- Location: South Australia
- Nearest city: Lock
- Coordinates: 33°52′56.8″S 135°45′51.5″E﻿ / ﻿33.882444°S 135.764306°E
- Area: 8.78 km^{2} (3.39 sq mi)
- Established: 1 January 1941
- Governing body: Department for Environment and Water

= Hincks Conservation Park =

Protected area in South Australia

Hincks Conservation Park is a protected area in the Australian state of South Australia on the Eyre Peninsula located about 95 km north of Port Lincoln and 35 km south east of Lock in the gazetted locality of Tooligie.

The conservation park was proclaimed under the National Parks and Wildlife Act 1972 in 1972 in relation to a parcel of land of which part had enjoyed protected area status since 1941. The majority of the land forming the conservation park as of 2014 was part of a conservation reserve proclaimed under the Crown Lands Act 1929 in 1993 and which was added to the conservation park in 2004 prior to the majority of the land holding being excised to create the Hincks Wilderness Protection Area.

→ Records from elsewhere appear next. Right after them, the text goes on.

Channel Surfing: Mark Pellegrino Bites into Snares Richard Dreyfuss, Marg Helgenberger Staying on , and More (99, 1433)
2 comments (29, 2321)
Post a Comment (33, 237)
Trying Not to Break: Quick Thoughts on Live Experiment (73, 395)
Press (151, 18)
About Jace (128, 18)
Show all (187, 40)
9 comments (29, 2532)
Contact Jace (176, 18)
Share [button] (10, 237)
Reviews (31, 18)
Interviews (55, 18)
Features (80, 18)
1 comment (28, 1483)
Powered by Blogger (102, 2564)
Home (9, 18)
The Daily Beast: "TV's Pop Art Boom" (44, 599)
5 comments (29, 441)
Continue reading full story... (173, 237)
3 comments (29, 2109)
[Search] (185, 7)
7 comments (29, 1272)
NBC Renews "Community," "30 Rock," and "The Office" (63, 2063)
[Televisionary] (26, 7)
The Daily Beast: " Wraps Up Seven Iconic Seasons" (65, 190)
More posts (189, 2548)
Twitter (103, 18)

The conservation park was named after Sir Cecil Stephen Hincks, who was the SA Minister of Lands, Irrigation and Repatriation (1946–1963).

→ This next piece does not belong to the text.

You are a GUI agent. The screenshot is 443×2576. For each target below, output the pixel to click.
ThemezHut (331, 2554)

It is classified as an IUCN Category VI protected area.

==Landscape==
The park is predominantly mallee formation. The northerly portion consists of deep siliceous neutral sand built into a system of parallel dunes, while in the southern and western parts the sands are alkaline, calcareous and shallow, arranged into irregular dunes. In the east are two prominent quartz outcrops, Verran Hill and Blue Range.